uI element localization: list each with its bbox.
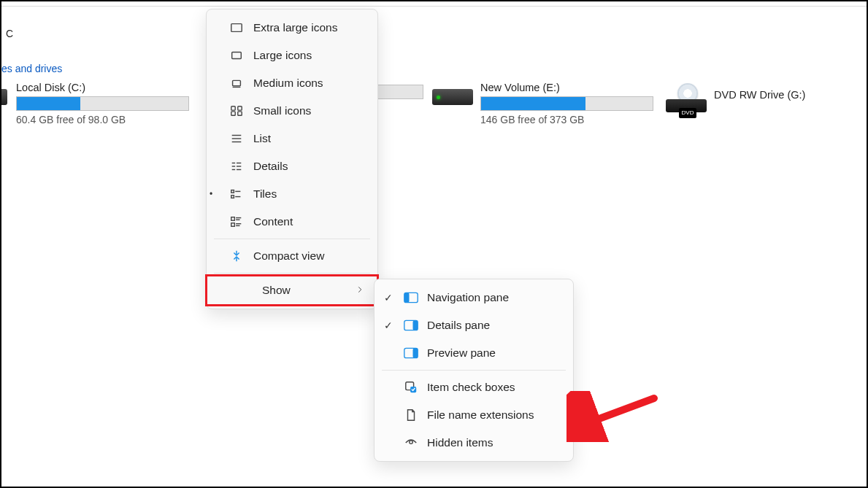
svg-rect-4 xyxy=(231,106,235,110)
annotation-arrow-icon xyxy=(566,391,661,442)
menu-item-medium-icons[interactable]: Medium icons xyxy=(210,69,375,97)
svg-rect-17 xyxy=(231,190,234,193)
eye-icon xyxy=(404,436,418,449)
menu-item-content[interactable]: Content xyxy=(210,208,375,236)
svg-rect-30 xyxy=(404,293,410,302)
svg-point-37 xyxy=(410,441,413,444)
menu-label: Content xyxy=(253,215,364,228)
breadcrumb: C xyxy=(1,28,13,39)
small-icons-icon xyxy=(230,104,243,117)
menu-item-small-icons[interactable]: Small icons xyxy=(210,97,375,125)
submenu-item-check-boxes[interactable]: Item check boxes xyxy=(377,373,570,401)
submenu-item-navigation-pane[interactable]: ✓ Navigation pane xyxy=(377,284,570,311)
drive-new-volume-e[interactable]: New Volume (E:) 146 GB free of 373 GB xyxy=(432,82,658,125)
file-icon xyxy=(404,408,418,422)
svg-rect-24 xyxy=(231,223,235,227)
hdd-icon xyxy=(1,89,7,105)
section-devices-label: es and drives xyxy=(1,63,62,74)
submenu-item-hidden-items[interactable]: Hidden items xyxy=(377,429,570,457)
drives-row: Local Disk (C:) 60.4 GB free of 98.0 GB … xyxy=(1,82,867,140)
svg-rect-0 xyxy=(231,24,242,32)
menu-label: Preview pane xyxy=(427,346,560,360)
menu-label: Hidden items xyxy=(427,436,560,449)
menu-label: Compact view xyxy=(253,249,364,263)
menu-label: Details pane xyxy=(427,319,560,332)
svg-rect-5 xyxy=(238,106,242,110)
drive-dvd-g[interactable]: DVD DVD RW Drive (G:) xyxy=(666,82,848,111)
capacity-bar xyxy=(16,96,189,111)
compact-view-icon xyxy=(230,249,243,263)
menu-label: List xyxy=(253,132,364,145)
svg-line-38 xyxy=(580,398,654,426)
drive-free-text: 60.4 GB free of 98.0 GB xyxy=(16,114,189,125)
drive-name: DVD RW Drive (G:) xyxy=(714,89,805,101)
menu-item-tiles[interactable]: • Tiles xyxy=(210,180,375,208)
content-icon xyxy=(230,215,243,228)
capacity-bar xyxy=(480,96,653,111)
large-icons-icon xyxy=(230,49,243,62)
hdd-icon xyxy=(432,89,473,105)
drive-local-c[interactable]: Local Disk (C:) 60.4 GB free of 98.0 GB xyxy=(1,82,199,125)
selected-bullet-icon: • xyxy=(209,189,213,199)
menu-separator xyxy=(214,273,370,274)
checkboxes-icon xyxy=(404,381,418,394)
menu-separator xyxy=(382,370,566,371)
menu-item-details[interactable]: Details xyxy=(210,152,375,180)
check-icon: ✓ xyxy=(382,292,395,303)
submenu-item-details-pane[interactable]: ✓ Details pane xyxy=(377,311,570,339)
menu-item-list[interactable]: List xyxy=(210,125,375,152)
svg-rect-21 xyxy=(231,217,235,221)
menu-label: Small icons xyxy=(253,104,364,117)
pane-right-icon xyxy=(404,347,418,359)
dvd-icon: DVD xyxy=(666,83,707,112)
menu-label: Navigation pane xyxy=(427,291,560,304)
menu-item-extra-large-icons[interactable]: Extra large icons xyxy=(210,14,375,42)
medium-icons-icon xyxy=(230,77,243,90)
svg-rect-34 xyxy=(413,348,418,357)
check-icon: ✓ xyxy=(382,319,395,331)
drive-free-text: 146 GB free of 373 GB xyxy=(480,114,653,125)
drive-name: New Volume (E:) xyxy=(480,82,653,93)
menu-item-large-icons[interactable]: Large icons xyxy=(210,42,375,69)
show-submenu: ✓ Navigation pane ✓ Details pane Preview… xyxy=(374,279,574,462)
menu-item-compact-view[interactable]: Compact view xyxy=(210,242,375,270)
submenu-item-preview-pane[interactable]: Preview pane xyxy=(377,339,570,367)
menu-separator xyxy=(214,239,370,239)
menu-label: Medium icons xyxy=(253,77,364,90)
menu-label: Details xyxy=(253,160,364,173)
chevron-right-icon xyxy=(356,285,364,296)
submenu-item-file-name-extensions[interactable]: File name extensions xyxy=(377,401,570,429)
svg-rect-32 xyxy=(413,320,418,330)
menu-label: Large icons xyxy=(253,49,364,62)
tiles-icon xyxy=(230,187,243,201)
menu-label: Show xyxy=(262,284,345,297)
menu-label: Extra large icons xyxy=(253,21,364,34)
details-icon xyxy=(230,160,243,173)
drive-name: Local Disk (C:) xyxy=(16,82,189,93)
menu-label: File name extensions xyxy=(427,408,560,422)
pane-right-icon xyxy=(404,319,418,331)
menu-label: Item check boxes xyxy=(427,381,560,394)
svg-rect-1 xyxy=(232,53,242,59)
menu-item-show[interactable]: · Show xyxy=(207,276,377,304)
svg-rect-7 xyxy=(238,112,242,115)
svg-rect-6 xyxy=(231,112,235,115)
menu-label: Tiles xyxy=(253,187,364,201)
pane-left-icon xyxy=(404,292,418,303)
view-context-menu: Extra large icons Large icons Medium ico… xyxy=(206,9,378,309)
svg-rect-19 xyxy=(231,195,234,198)
extra-large-icons-icon xyxy=(230,21,243,34)
svg-rect-2 xyxy=(233,80,241,85)
list-icon xyxy=(230,132,243,145)
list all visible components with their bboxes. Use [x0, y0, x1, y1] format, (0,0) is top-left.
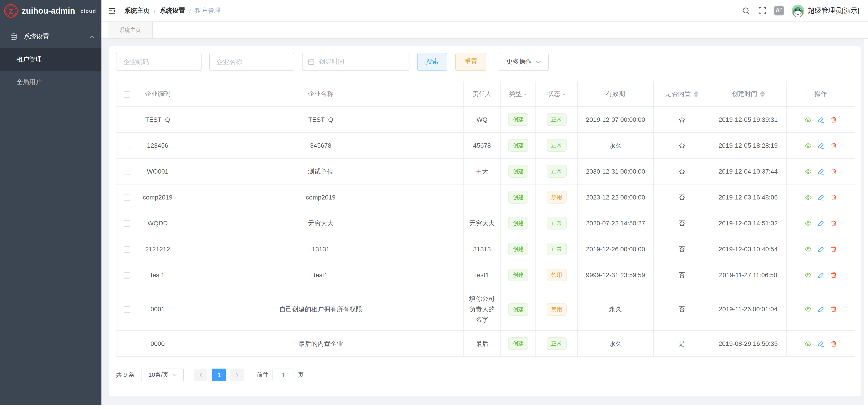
type-badge: 创建 [508, 337, 528, 350]
create-time-input[interactable]: 创建时间 [302, 53, 409, 71]
sort-desc-icon[interactable] [760, 94, 765, 97]
edit-icon[interactable] [817, 142, 824, 149]
row-checkbox[interactable] [124, 246, 130, 253]
cell-created: 2019-12-05 18:28:19 [710, 133, 786, 158]
company-name: comp2019 [306, 193, 336, 201]
breadcrumb-item[interactable]: 系统设置 [160, 7, 185, 15]
eye-icon[interactable] [805, 116, 811, 123]
breadcrumb-item: 租户管理 [195, 7, 221, 15]
eye-icon[interactable] [805, 220, 811, 227]
trash-icon[interactable] [830, 246, 837, 252]
cell-created: 2019-11-26 00:01:04 [710, 288, 786, 331]
edit-icon[interactable] [817, 168, 824, 175]
sidebar-item-normal[interactable]: 全局用户 [0, 71, 101, 94]
edit-icon[interactable] [817, 194, 824, 201]
edit-icon[interactable] [817, 272, 824, 278]
edit-icon[interactable] [817, 220, 824, 227]
cell-status: 正常 [536, 210, 578, 236]
prev-page-button[interactable] [194, 369, 208, 381]
row-checkbox[interactable] [124, 143, 130, 149]
column-header-type[interactable]: 类型 [501, 81, 536, 107]
eye-icon[interactable] [805, 246, 811, 252]
row-checkbox[interactable] [124, 195, 130, 201]
sidebar-item-active[interactable]: 租户管理 [0, 48, 101, 71]
row-checkbox[interactable] [124, 341, 130, 347]
cell-created: 2019-12-05 19:39:31 [710, 107, 786, 133]
cell-type: 创建 [501, 133, 536, 158]
cell-actions [786, 158, 855, 184]
user-name[interactable]: 超级管理员[演示] [808, 6, 859, 15]
status-badge: 禁用 [547, 269, 567, 281]
trash-icon[interactable] [830, 306, 837, 313]
sort-icons[interactable] [693, 91, 698, 97]
trash-icon[interactable] [830, 220, 837, 227]
breadcrumb-item[interactable]: 系统主页 [124, 7, 150, 15]
trash-icon[interactable] [830, 272, 837, 278]
trash-icon[interactable] [830, 116, 837, 123]
row-checkbox[interactable] [124, 307, 130, 313]
column-header-status[interactable]: 状态 [536, 81, 578, 107]
company-name-input[interactable] [209, 53, 294, 71]
next-page-button[interactable] [230, 369, 244, 381]
row-checkbox[interactable] [124, 220, 130, 227]
column-header-builtin[interactable]: 是否内置 [653, 81, 710, 107]
page-number-current[interactable]: 1 [212, 369, 226, 381]
filter-caret-icon[interactable] [523, 92, 527, 96]
cell-builtin: 否 [653, 158, 710, 184]
trash-icon[interactable] [830, 340, 837, 347]
edit-icon[interactable] [817, 116, 824, 123]
sidebar-group-system-settings[interactable]: 系统设置 [0, 26, 101, 48]
cell-code: WQDD [137, 210, 178, 236]
row-actions [791, 272, 850, 278]
edit-icon[interactable] [817, 306, 824, 313]
edit-icon[interactable] [817, 340, 824, 347]
tenant-table: 企业编码企业名称责任人类型状态有效期是否内置创建时间操作 TEST_QTEST_… [116, 81, 855, 357]
cell-owner: 王大 [463, 158, 501, 184]
row-checkbox[interactable] [124, 117, 130, 123]
status-badge: 正常 [547, 243, 567, 255]
column-header-owner: 责任人 [463, 81, 501, 107]
tab-home[interactable]: 系统主页 [108, 22, 153, 38]
row-checkbox[interactable] [124, 272, 130, 279]
column-header-code: 企业编码 [137, 81, 178, 107]
search-icon[interactable] [742, 7, 750, 15]
sidebar-fold-icon[interactable] [107, 6, 117, 15]
eye-icon[interactable] [805, 272, 811, 278]
trash-icon[interactable] [830, 194, 837, 201]
cell-name: 自己创建的租户拥有所有权限 [178, 288, 463, 331]
column-header-select[interactable] [116, 81, 137, 107]
select-all-checkbox[interactable] [124, 91, 130, 98]
sort-icons[interactable] [760, 91, 765, 97]
eye-icon[interactable] [805, 194, 811, 201]
avatar[interactable] [792, 4, 804, 17]
eye-icon[interactable] [805, 340, 811, 347]
table-row: TEST_QTEST_QWQ创建正常2019-12-07 00:00:00否20… [116, 107, 855, 133]
cell-code: WO001 [137, 158, 178, 184]
fullscreen-icon[interactable] [758, 7, 766, 14]
goto-page-input[interactable] [273, 369, 293, 381]
search-button[interactable]: 搜索 [417, 53, 447, 71]
eye-icon[interactable] [805, 168, 811, 175]
translate-icon[interactable]: A 文 [774, 6, 784, 15]
sort-asc-icon[interactable] [693, 91, 698, 93]
expire-date: 2023-12-22 00:00:00 [586, 193, 645, 201]
status-badge: 禁用 [547, 191, 567, 204]
eye-icon[interactable] [805, 142, 811, 149]
sort-desc-icon[interactable] [693, 94, 698, 97]
trash-icon[interactable] [830, 142, 837, 149]
company-code-input[interactable] [116, 53, 202, 71]
scrollbar-track[interactable] [864, 39, 868, 405]
filter-caret-icon[interactable] [562, 92, 566, 96]
sort-asc-icon[interactable] [760, 91, 765, 93]
edit-icon[interactable] [817, 246, 824, 252]
reset-button[interactable]: 重置 [455, 53, 486, 71]
row-checkbox[interactable] [124, 169, 130, 175]
expire-date: 永久 [609, 305, 622, 313]
more-actions-button[interactable]: 更多操作 [499, 53, 549, 71]
column-header-created[interactable]: 创建时间 [710, 81, 786, 107]
page-size-select[interactable]: 10条/页 [141, 369, 184, 381]
eye-icon[interactable] [805, 306, 811, 313]
cell-expire: 2023-12-22 00:00:00 [578, 184, 653, 210]
cell-owner: test1 [463, 262, 501, 288]
trash-icon[interactable] [830, 168, 837, 175]
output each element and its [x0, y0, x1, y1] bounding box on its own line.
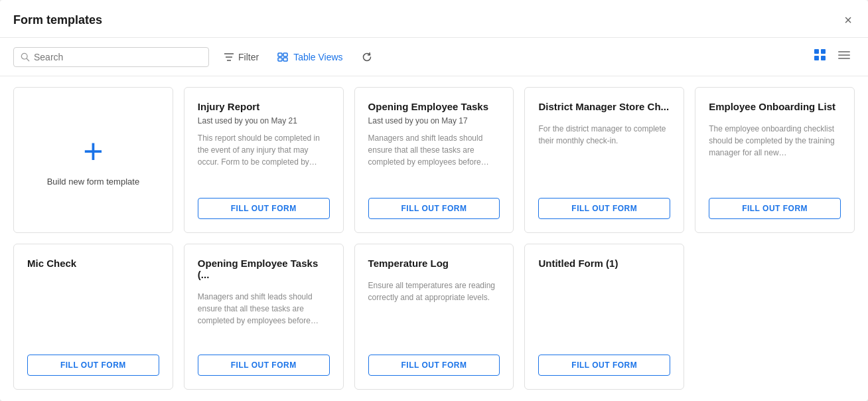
- fill-form-button-r2-2[interactable]: FILL OUT FORM: [368, 355, 500, 376]
- filter-button[interactable]: Filter: [220, 49, 263, 65]
- fill-form-button-0[interactable]: FILL OUT FORM: [198, 198, 330, 219]
- table-views-icon: [277, 52, 289, 62]
- card-desc-r2-0: [27, 280, 159, 345]
- svg-rect-11: [814, 56, 819, 60]
- grid-view-icon: [814, 48, 827, 62]
- form-card-0: Injury Report Last used by you on May 21…: [184, 87, 344, 233]
- form-card-3: Employee Onboarding List The employee on…: [695, 87, 855, 233]
- table-views-button[interactable]: Table Views: [273, 49, 346, 65]
- card-title-r2-2: Temperature Log: [368, 258, 500, 269]
- card-title-r2-1: Opening Employee Tasks (...: [198, 258, 330, 280]
- svg-line-1: [27, 58, 29, 61]
- form-card-2: District Manager Store Ch... For the dis…: [524, 87, 684, 233]
- svg-rect-10: [821, 49, 826, 54]
- card-title-r2-3: Untitled Form (1): [538, 258, 670, 269]
- form-card-r2-2: Temperature Log Ensure all temperatures …: [354, 244, 514, 390]
- filter-icon: [224, 52, 234, 62]
- card-desc-r2-1: Managers and shift leads should ensure t…: [198, 291, 330, 345]
- close-button[interactable]: ×: [841, 11, 855, 29]
- svg-rect-9: [814, 49, 819, 54]
- fill-form-button-2[interactable]: FILL OUT FORM: [538, 198, 670, 219]
- form-card-r2-3: Untitled Form (1) FILL OUT FORM: [524, 244, 684, 390]
- grid-view-button[interactable]: [810, 46, 831, 68]
- card-title-r2-0: Mic Check: [27, 258, 159, 269]
- fill-form-button-r2-1[interactable]: FILL OUT FORM: [198, 355, 330, 376]
- view-toggle: [810, 46, 855, 68]
- search-input[interactable]: [34, 52, 202, 62]
- refresh-button[interactable]: [358, 49, 376, 65]
- card-date-0: Last used by you on May 21: [198, 116, 330, 125]
- cards-row-1: + Build new form template Injury Report …: [13, 87, 855, 233]
- empty-cell: [695, 244, 855, 390]
- list-view-button[interactable]: [833, 46, 855, 68]
- card-desc-1: Managers and shift leads should ensure t…: [368, 132, 500, 189]
- svg-rect-6: [283, 53, 287, 56]
- modal-header: Form templates ×: [0, 0, 868, 38]
- form-templates-modal: Form templates × Filter: [0, 0, 868, 401]
- fill-form-button-r2-3[interactable]: FILL OUT FORM: [538, 355, 670, 376]
- cards-row-2: Mic Check FILL OUT FORM Opening Employee…: [13, 244, 855, 390]
- card-title-3: Employee Onboarding List: [709, 101, 841, 112]
- list-view-icon: [837, 48, 851, 62]
- new-form-card[interactable]: + Build new form template: [13, 87, 173, 233]
- search-box: [13, 47, 209, 67]
- form-card-1: Opening Employee Tasks Last used by you …: [354, 87, 514, 233]
- toolbar: Filter Table Views: [0, 38, 868, 76]
- content-area: + Build new form template Injury Report …: [0, 76, 868, 401]
- fill-form-button-3[interactable]: FILL OUT FORM: [709, 198, 841, 219]
- svg-rect-5: [278, 53, 282, 56]
- card-title-0: Injury Report: [198, 101, 330, 112]
- svg-rect-8: [283, 58, 287, 61]
- fill-form-button-r2-0[interactable]: FILL OUT FORM: [27, 355, 159, 376]
- svg-rect-7: [278, 58, 282, 61]
- refresh-icon: [362, 52, 372, 62]
- new-form-label: Build new form template: [47, 177, 139, 187]
- card-desc-0: This report should be completed in the e…: [198, 132, 330, 189]
- form-card-r2-1: Opening Employee Tasks (... Managers and…: [184, 244, 344, 390]
- form-card-r2-0: Mic Check FILL OUT FORM: [13, 244, 173, 390]
- filter-label: Filter: [238, 52, 259, 62]
- card-desc-2: For the district manager to complete the…: [538, 123, 670, 189]
- card-title-1: Opening Employee Tasks: [368, 101, 500, 112]
- search-icon: [21, 52, 30, 62]
- table-views-label: Table Views: [293, 52, 342, 62]
- modal-title: Form templates: [13, 13, 102, 27]
- card-title-2: District Manager Store Ch...: [538, 101, 670, 112]
- plus-icon: +: [83, 134, 103, 169]
- svg-rect-12: [821, 56, 826, 60]
- card-date-1: Last used by you on May 17: [368, 116, 500, 125]
- card-desc-3: The employee onboarding checklist should…: [709, 123, 841, 189]
- card-desc-r2-2: Ensure all temperatures are reading corr…: [368, 280, 500, 345]
- fill-form-button-1[interactable]: FILL OUT FORM: [368, 198, 500, 219]
- card-desc-r2-3: [538, 280, 670, 345]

### What to produce
Reproduce each line above that contains "with".

### Task result
uI element localization: list each with its bbox.
list all visible components with their bboxes. Use [x0, y0, x1, y1] format, (0,0) is top-left.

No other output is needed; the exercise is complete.